Kru khmer, by contrast, are deeply respected members of the community. While they are not the only source of healing Cambodians seek out, their methods are valued.
“Lots of times people get very poor healthcare. They go to the doctor, the doctor gives them the wrong medicine, or doesn’t give the right diagnosis and, as a result, they don’t get better. And then there’s an assumption made that this [illness cannot be] cured by modern medicine. It’s something else… it’s coming from a spirit,” says Ian Baird, an assistant geography professor at the University of Wisconsin-Madison in the US, whose research interests include the ethnic peoples of Cambodia and Laos.
This is perhaps the ghoul that curses every Cambodian: a healthcare system with one of the lowest doctor-patient ratios in the world, and where the vast majority of physicians are poorly trained, if they are trained at all. According to the most recent World Bank data, the country had just two physicians per 10,000 people in 2012. Add that to a poorly regulated pharmacological industry, which sees incorrect dosages and counterfeit medication being dispensed with alarming regularity, and it is easy to see why someone might turn to a spirit healer, says Baird.

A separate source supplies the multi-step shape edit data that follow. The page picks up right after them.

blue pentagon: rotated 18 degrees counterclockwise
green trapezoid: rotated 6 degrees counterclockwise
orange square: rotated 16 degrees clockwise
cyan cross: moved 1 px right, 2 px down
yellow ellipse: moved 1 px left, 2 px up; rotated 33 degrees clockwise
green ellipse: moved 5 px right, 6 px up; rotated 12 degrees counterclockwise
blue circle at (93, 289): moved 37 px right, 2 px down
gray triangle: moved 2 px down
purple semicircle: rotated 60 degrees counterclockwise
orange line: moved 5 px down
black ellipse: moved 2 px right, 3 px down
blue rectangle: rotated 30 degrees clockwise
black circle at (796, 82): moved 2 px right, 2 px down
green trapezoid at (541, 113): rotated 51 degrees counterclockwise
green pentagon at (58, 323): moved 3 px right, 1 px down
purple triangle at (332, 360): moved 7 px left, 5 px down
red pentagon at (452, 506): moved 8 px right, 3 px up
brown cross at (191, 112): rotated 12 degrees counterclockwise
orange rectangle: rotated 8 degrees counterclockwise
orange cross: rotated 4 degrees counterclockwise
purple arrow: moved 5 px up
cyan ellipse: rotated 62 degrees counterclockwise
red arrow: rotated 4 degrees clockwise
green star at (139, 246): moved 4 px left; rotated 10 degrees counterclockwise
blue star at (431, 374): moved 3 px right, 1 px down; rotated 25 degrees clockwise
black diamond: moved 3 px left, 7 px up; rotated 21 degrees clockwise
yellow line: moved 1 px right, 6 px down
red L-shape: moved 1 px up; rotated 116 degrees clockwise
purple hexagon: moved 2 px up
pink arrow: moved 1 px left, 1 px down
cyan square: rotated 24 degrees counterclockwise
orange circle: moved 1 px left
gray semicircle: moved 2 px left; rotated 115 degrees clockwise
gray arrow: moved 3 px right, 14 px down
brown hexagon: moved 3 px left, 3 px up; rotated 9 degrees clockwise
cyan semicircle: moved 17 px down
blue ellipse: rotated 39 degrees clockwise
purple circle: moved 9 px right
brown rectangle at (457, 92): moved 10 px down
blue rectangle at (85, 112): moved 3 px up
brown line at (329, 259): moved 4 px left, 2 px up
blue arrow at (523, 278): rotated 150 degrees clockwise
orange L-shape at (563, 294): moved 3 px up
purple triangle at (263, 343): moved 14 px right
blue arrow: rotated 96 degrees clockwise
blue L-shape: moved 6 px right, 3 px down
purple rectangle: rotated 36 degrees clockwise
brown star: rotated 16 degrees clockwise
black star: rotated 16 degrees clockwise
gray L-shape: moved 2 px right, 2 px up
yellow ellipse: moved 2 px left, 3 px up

That doesn’t mean it’s all just Khmer “snake oil”, according to Baird. After all, the placebo effect is a powerful thing. “If you really believe there is a spirit doctor coming and doing something and helping you, that can give you a really important lift mentally. That can be really significant in overcoming illnesses [with] the power of mind over body,” he says. “Sometimes these rituals can work. Sometimes it’s just by accident.”